Stray From The Path - 'Only Death Is Real'

The level of online meltdown from the far-right following the July release of Stray From The Path's vehemently antifascist sledgehammer of a single Goodnight Alt-Right was really quite something to behold. For a group that so consistently decry what they perceive to be the "snowflake" and "triggered" left wing, this gigantic collective "triggering" might appear somewhat ironic; manifesting itself in a substantial backlash against SFTP, even prompting completely unqualified assertions from prolific gobshite Paul Joseph Watson that socially conscious metal is a new phenomenon (a statement that is so unfathomably false that it doesn't even require a retort here). For anyone that has utilised their public profile to speak out against injustice, the almost inevitable counterattacks on social media, and the very public haranguing via the kangaroo court of Twitter, have on occasion been so vicious as to force a period of self-imposed exile from social media. That being the case, it is testament to the resilience of SFTP that they have doubled-down on their message and released a 100ft concrete middle finger of a record, aimed squarely in the direction of Trump, Richard Spencer and all purveyors of social injustice in the modern age. However, as with any record containing a powerful message, all of this would be meaningless if the music failed to absolutely slam. Spoiler: it does.

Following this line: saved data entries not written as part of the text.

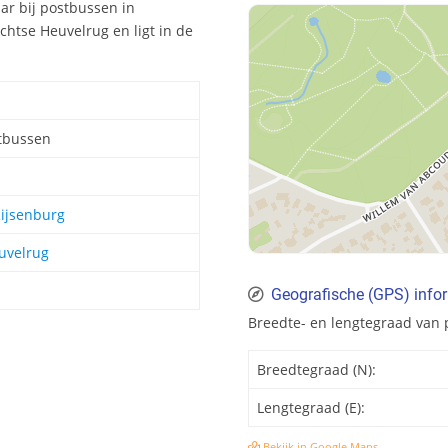
ar bij postbussen in
htse Heuvelrug en ligt in de
stbussen
ijsenburg
uvelrug
Geografische (GPS) info
Breedte- en lengtegraad van
Breedtegraad (N):
Lengtegraad (E):
Bekijk in Google Maps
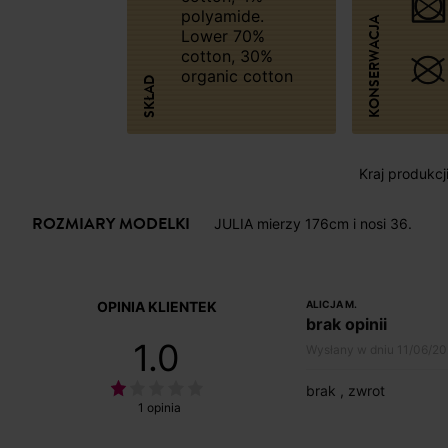
polyamide.
KONSERWACJA
Lower 70%
cotton, 30%
organic cotton
SKŁAD
Kraj produkcj
ROZMIARY MODELKI
JULIA mierzy 176cm i nosi 36.
OPINIA KLIENTEK
ALICJA M.
brak opinii
1.0
Wysłany w dniu 11/06/2
brak , zwrot
1 opinia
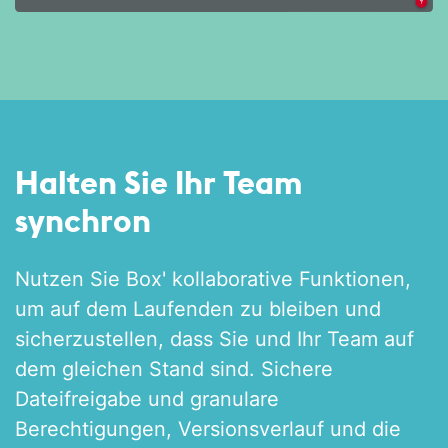
Halten Sie Ihr Team
synchron
Nutzen Sie Box' kollaborative Funktionen,
um auf dem Laufenden zu bleiben und
sicherzustellen, dass Sie und Ihr Team auf
dem gleichen Stand sind. Sichere
Dateifreigabe und granulare
Berechtigungen, Versionsverlauf und die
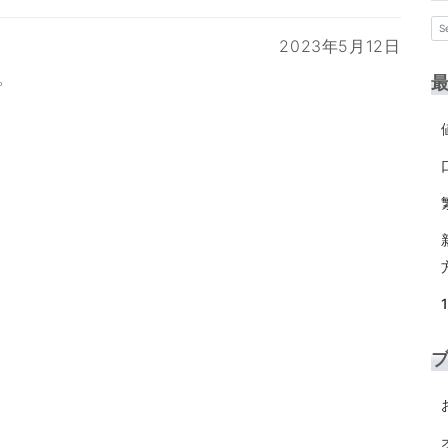
2023年5月12日
。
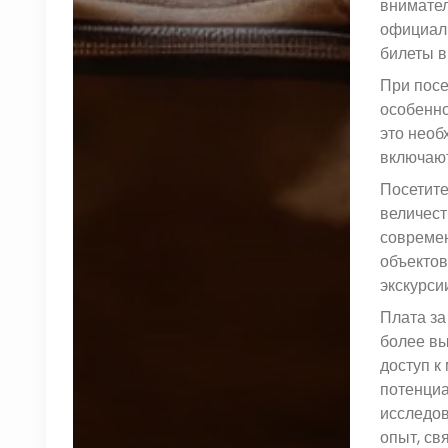
внимател
официаль
билеты в
При посе
особенно
это необ
включают
Посетите
величест
современ
объектов
экскурси
Плата за
более вы
доступ к
потенциа
исследов
опыт, св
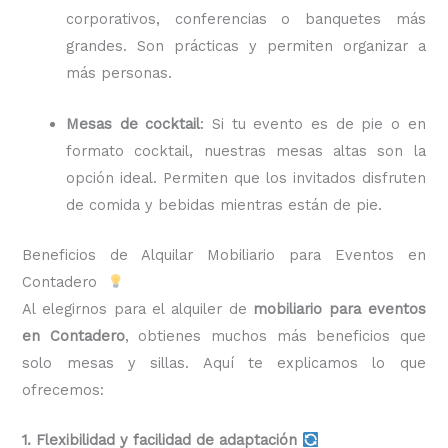
corporativos, conferencias o banquetes más
grandes. Son prácticas y permiten organizar a
más personas.
Mesas de cocktail
: Si tu evento es de pie o en
formato cocktail, nuestras mesas altas son la
opción ideal. Permiten que los invitados disfruten
de comida y bebidas mientras están de pie.
Beneficios de Alquilar Mobiliario para Eventos en
Contadero
Al elegirnos para el alquiler de
mobiliario para eventos
en Contadero
, obtienes muchos más beneficios que
solo mesas y sillas. Aquí te explicamos lo que
ofrecemos:
1. Flexibilidad y facilidad de adaptación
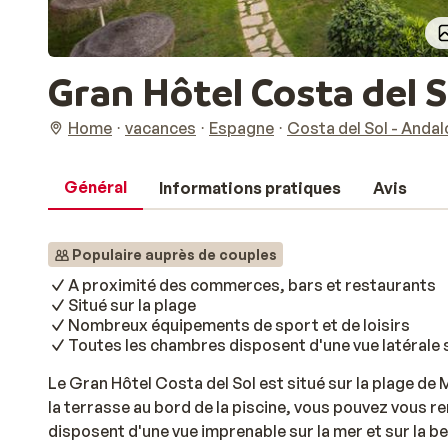
Gran Hôtel Costa del S
Home
vacances
Espagne
Costa del Sol - Andal
Général
Informations pratiques
Avis
Populaire auprès de couples
A proximité des commerces, bars et restaurants
Situé sur la plage
Nombreux équipements de sport et de loisirs
Toutes les chambres disposent d'une vue latérale s
Le Gran Hôtel Costa del Sol est situé sur la plage de 
la terrasse au bord de la piscine, vous pouvez vous r
disposent d'une vue imprenable sur la mer et sur la 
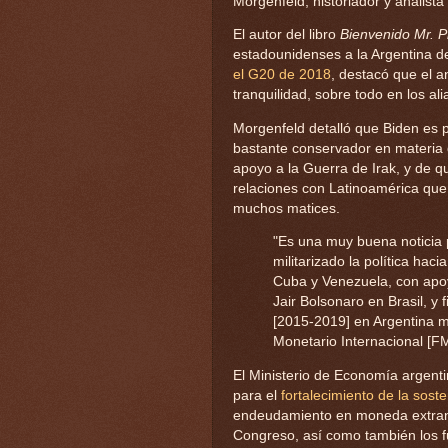
Morgenfeld, historiador y analista
El autor del libro
Bienvenido Mr. P
estadounidenses a la Argentina d
el G20 de 2018
, destacó que el a
tranquilidad, sobre todo en los a
Morgenfeld detalló que Biden es 
bastante conservador en materia de
apoyo a la Guerra de Irak, y de q
relaciones con Latinoamérica qu
muchos matices.
"Es una muy buena noticia 
militarizado la política hac
Cuba y Venezuela, con apoy
Jair Bolsonaro en Brasil, y 
[2015-2019] en Argentina 
Monetario Internacional [F
El Ministerio de Economía argent
para el
fortalecimiento de la soste
endeudamiento en moneda extranjer
Congreso, así como también los f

Stray From The Path's ninth studio album, Only Death Is Real, has a genuine claim to be their best. It is an album so lean, so wholly devoid of flab or filler, that it is the musical equivalent of a stick of celery (but, y'know, a metal one). It possesses a characteristic of the truly great albums of this ilk, in that it never outstays its welcome but instead careers through 10 tracks of full throttle attack in half an hour.

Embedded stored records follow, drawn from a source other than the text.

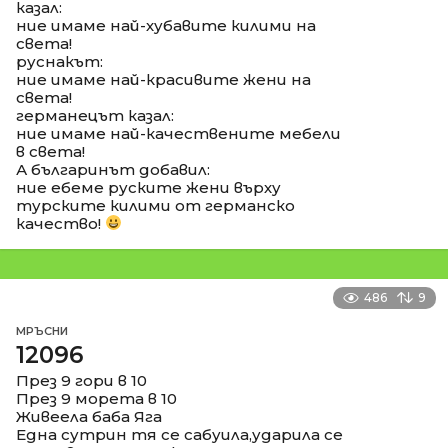
казал:
ние имаме най-хубавите килими на
света!
руснакът:
ние имаме най-красивите жени на
света!
германецът казал:
ние имаме най-качествените мебели
в света!
А българинът добавил:
ние ебеме руските жени върху
турските килими от германско
качество!
486
9
МРЪСНИ
12096
През 9 гори в 10
През 9 морета в 10
Живеела баба Яга
Една сутрин тя се сабуила,ударила се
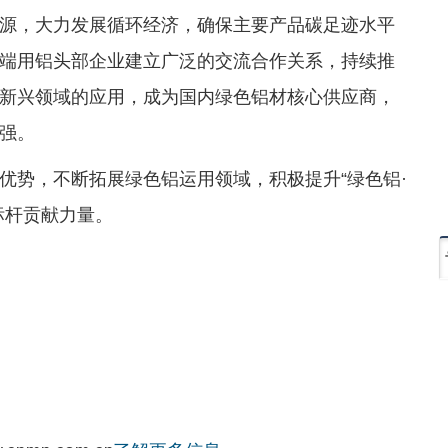
源，大力发展循环经济，确保主要产品碳足迹水平
端用铝头部企业建立广泛的交流合作关系，持续推
新兴领域的应用，成为国内绿色铝材核心供应商，
增强。
优势，不断拓展绿色铝运用领域，积极提升“绿色铝·
标杆贡献力量。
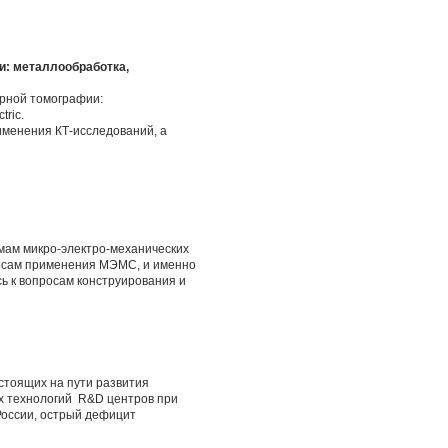
и: металлообработка,
ерной томографии:
ric.
именения КТ-исследований, а
ам микро-электро-механических
просам применения МЭМС, и именно
сь к вопросам конструирования и
стоящих на пути развития
ых технологий R&D центров при
России, острый дефицит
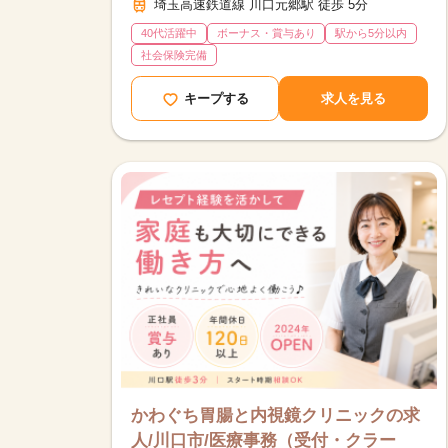
埼玉高速鉄道線 川口元郷駅 徒歩 5分
40代活躍中
ボーナス・賞与あり
駅から5分以内
社会保険完備
キープする
求人を見る
かわぐち胃腸と内視鏡クリニックの求
人/川口市/医療事務（受付・クラー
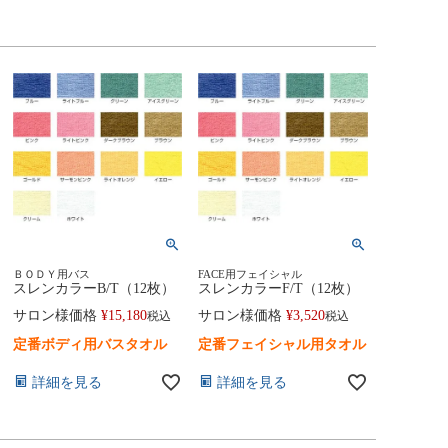
ＢＯＤＹ用バス
FACE用フェイシャル
スレンカラーB/T（12枚）
スレンカラーF/T（12枚）
サロン様価格
¥
15,180
サロン様価格
¥
3,520
税込
税込
定番ボディ用バスタオル
定番フェイシャル用タオル
詳細を見る
詳細を見る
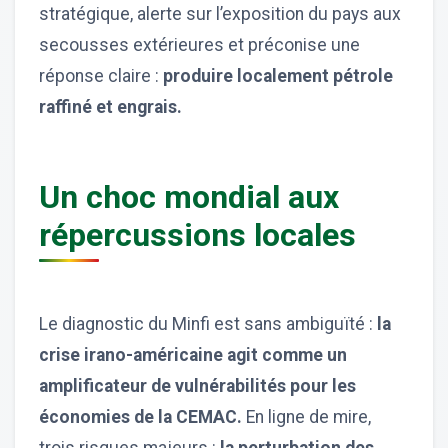
stratégique, alerte sur l’exposition du pays aux
secousses extérieures et préconise une
réponse claire :
produire localement pétrole
raffiné et engrais.
Un choc mondial aux
répercussions locales
Le diagnostic du Minfi est sans ambiguïté :
la
crise irano-américaine agit comme un
amplificateur de vulnérabilités pour les
économies de la CEMAC.
En ligne de mire,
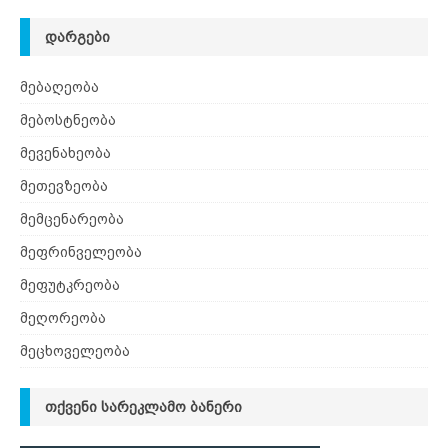
ᲓᲐᲠᲒᲔᲑᲘ
მებაღეობა
მებოსტნეობა
მევენახეობა
მეთევზეობა
მემცენარეობა
მეფრინველეობა
მეფუტკრეობა
მეღორეობა
მეცხოველეობა
ᲗᲥᲕᲔᲜᲘ ᲡᲐᲠᲔᲙᲚᲐᲛᲝ ᲑᲐᲜᲔᲠᲘ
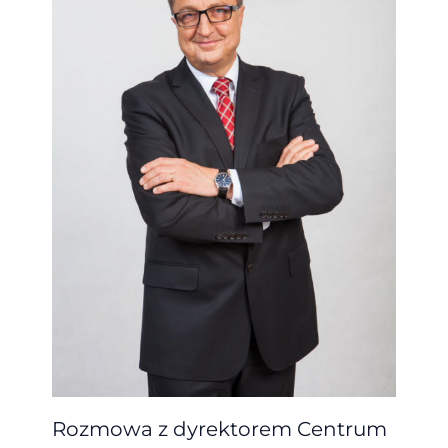
Rozmowa z dyrektorem Centrum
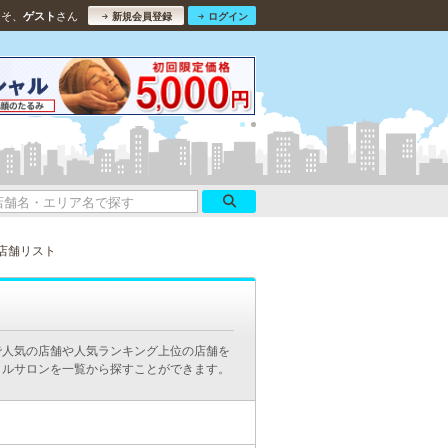
こそ、
さん
ゲスト
新規会員登録
ログイン
店舗リスト
で人気の店舗や人気ランキング上位の店舗を
イルサロンを一覧から探すことができます。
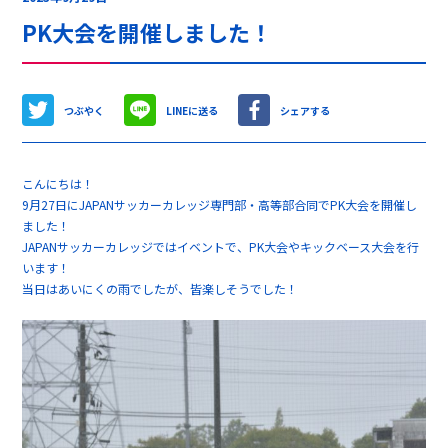
PK大会を開催しました！
つぶやく
LINEに送る
シェアする
こんにちは！
9月27日にJAPANサッカーカレッジ専門部・高等部合同でPK大会を開催し
ました！
JAPANサッカーカレッジではイベントで、PK大会やキックベース大会を行
います！
当日はあいにくの雨でしたが、皆楽しそうでした！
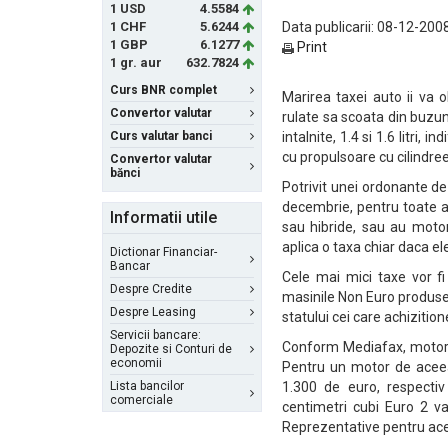
1 USD
4.5584
1 CHF
5.6244
Data publicarii: 08-12-2008
1 GBP
6.1277
Print
1 gr. aur
632.7824
Curs BNR complet
Marirea taxei auto ii va 
Convertor valutar
rulate sa scoata din buzu
Curs valutar banci
intalnite, 1.4 si 1.6 litri
cu propulsoare cu cilindre
Convertor valutar
bănci
Potrivit unei ordonante de
decembrie, pentru toate a
Informatii utile
sau hibride, sau au moto
aplica o taxa chiar daca ele
Dictionar Financiar-
Bancar
Cele mai mici taxe vor fi
Despre Credite
masinile Non Euro produse i
Despre Leasing
statului cei care achiziti
Servicii bancare:
Conform Mediafax, motoriz
Depozite si Conturi de
economii
Pentru un motor de aceeas
Lista bancilor
1.300 de euro, respecti
comerciale
centimetri cubi Euro 2 v
Reprezentative pentru ace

For most, the obvious point of comparison for SFTP is Rage Against The Machine. Certainly, as well as the lyrical message there is a genuine Morello-esque quality to a number of the guitar tracks on display here (see: the chorus of Plead The Fifth and the second half of the title track), and the verse of Let's Make A Deal is straight out of the Rage groove compendium. However SFTP possess an acerbic hardcore aesthetic, carved into every single one of these tracks, that marks them out as a distinct entity. This is exhibited in a multitude of ways; from Drew's vocal lines that are delivered at never anything less than "maximum fury", to the absolute relentlessness of the musical canvas on display, all performed with a sprinkle of that oft-aped nu-metal bounce.

In the period since the release of 2015's brilliant Subliminal Criminals SFTP have recruited Craig Reynolds, drum tech for Architects' Dan Searle and former sticksman for criminally underrated British deathcore crew Viatrophy. In terms of decision-making this has been a masterstroke. Craig has not only brought an extra layer of technicality (see the ghost note peppered intros of Goodnight Alt-Right and the album's title track, as well as the mesmerising intro to They Always Take The Guru) but has somehow managed to incorporate even more punch to the band's sound, meaning those beatdowns succeed in hitting harder than ever before. Whilst the other members of SFTP could not be described as virtuosic, their performances on Only Death Is Real serve each song well and, as has been mentioned, there are some particularly succulent guitar moments. Lyrically, Drew is not one to coat his political message in metaphor in the manner that we have come to expect from someone such as Randy Blythe. In many ways, this is to the band's credit; messages concerning antifascism, anti-crony capitalism and opposition to Islamophobia are tremendously important and timely. Having said that, a lack of lyrical nuance and what is undeniably a singular approach to songwriting does tend to have the effect of creating something of a one dimensional record.

The naysayers are adamant that no one in rock or metal possesses a message these days. Once again, these people need to climb into the nearest refuse collection point. Recent records by Architects, Venom Prison, While She Sleeps & Fit For An Autopsy (and more) have all proudly championed a message of a better world. Whilst it often comes within a fingernail's reach, Only Death Is Real doesn't quite hit those heights: it is an album short on facets, but with a gigantic heart.